Chronic in vivo depletion of CD4 T cells increases both serum IgM levels and the expressed frequency of anti-ssDNA precursors in both NZB and DBA/2 mice.

Chronic depletion of CD4 T cells has been employed as therapy in a number of models of autoimmune disease, including spontaneously autoimmune NZB/W mice. In the present study, we evaluated the influence of CD4 depletion on the production of IgM and IgM anti-ssDNA. Beginning at 8 weeks of age, NZB and DBA/2 mice received 12 weekly injections of monoclonal antibody GK1.5 (anti-CD4) or normal rat IgG. In both strains, CD4 T cell depletion resulted in an increase in serum IgM. Anti-ssDNA precursors, which are increased in NZB mice, were further increased by depletion of CD4 T cells.
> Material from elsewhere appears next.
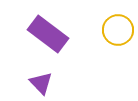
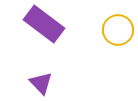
purple rectangle: moved 4 px left, 10 px up
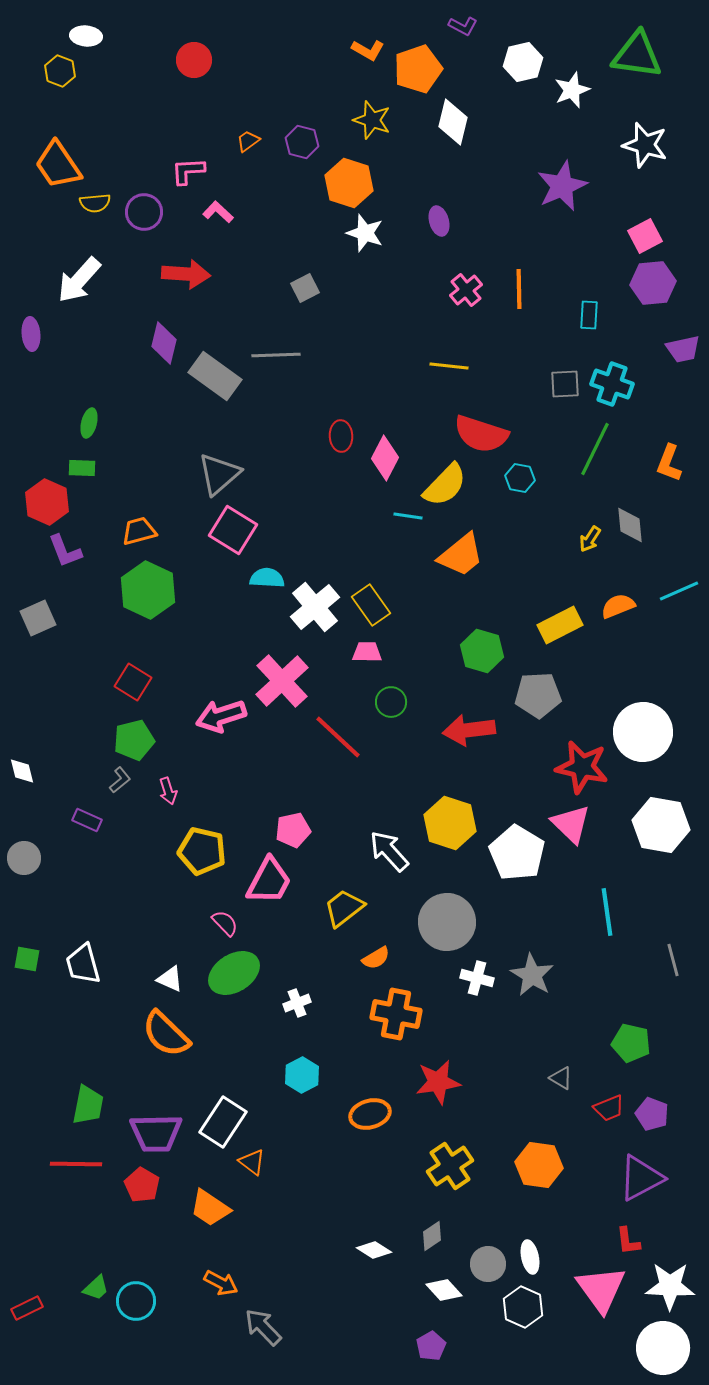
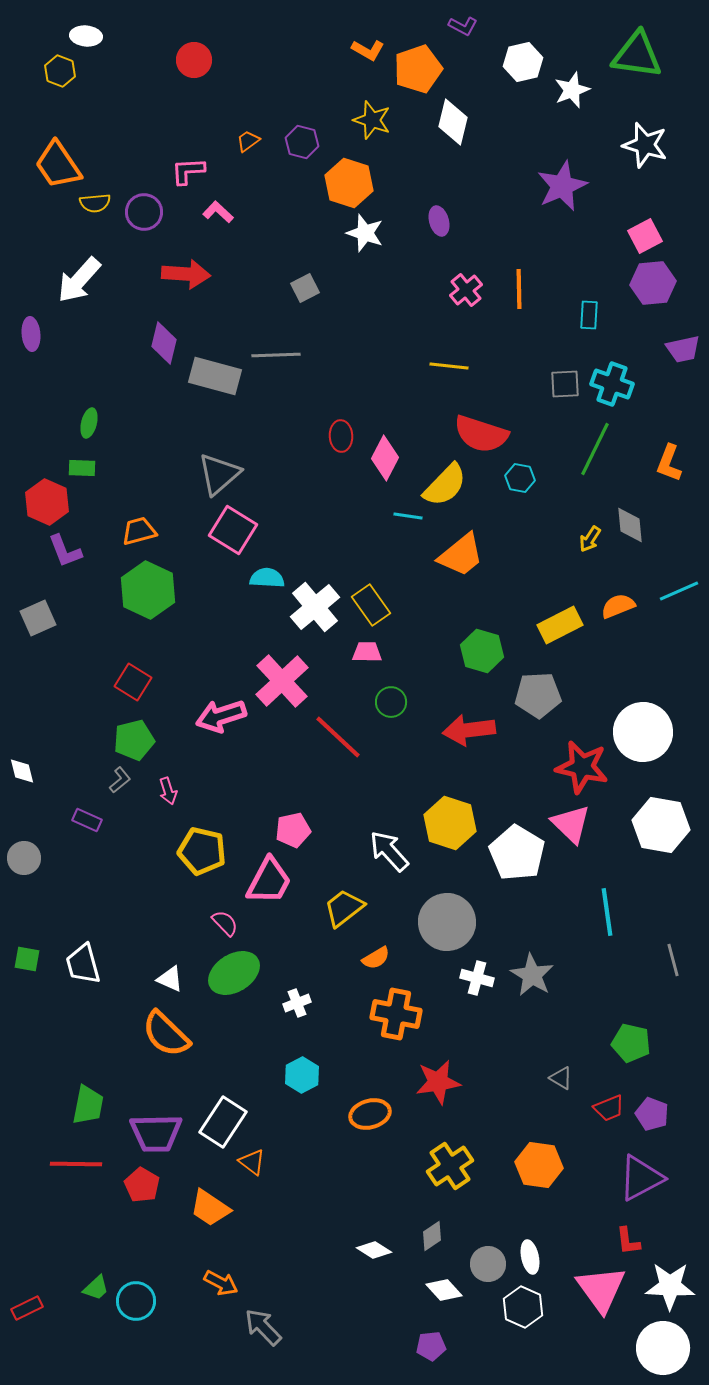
gray rectangle at (215, 376): rotated 21 degrees counterclockwise
purple pentagon at (431, 1346): rotated 24 degrees clockwise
The DBA/2 mouse expresses anti-ssDNA precursors relatively infrequently; however, CD4 T cell depletion resulted in a significant increase in the expression of these autoantibody precursors as well as an increase in the RNA content of splenic B cells. These results indicate that although CD4 T cell depletion ameliorates clinical manifestations of autoimmunity in some situations, this treatment may also increase serum IgM levels and the production of anti-ssDNA autoantibodies.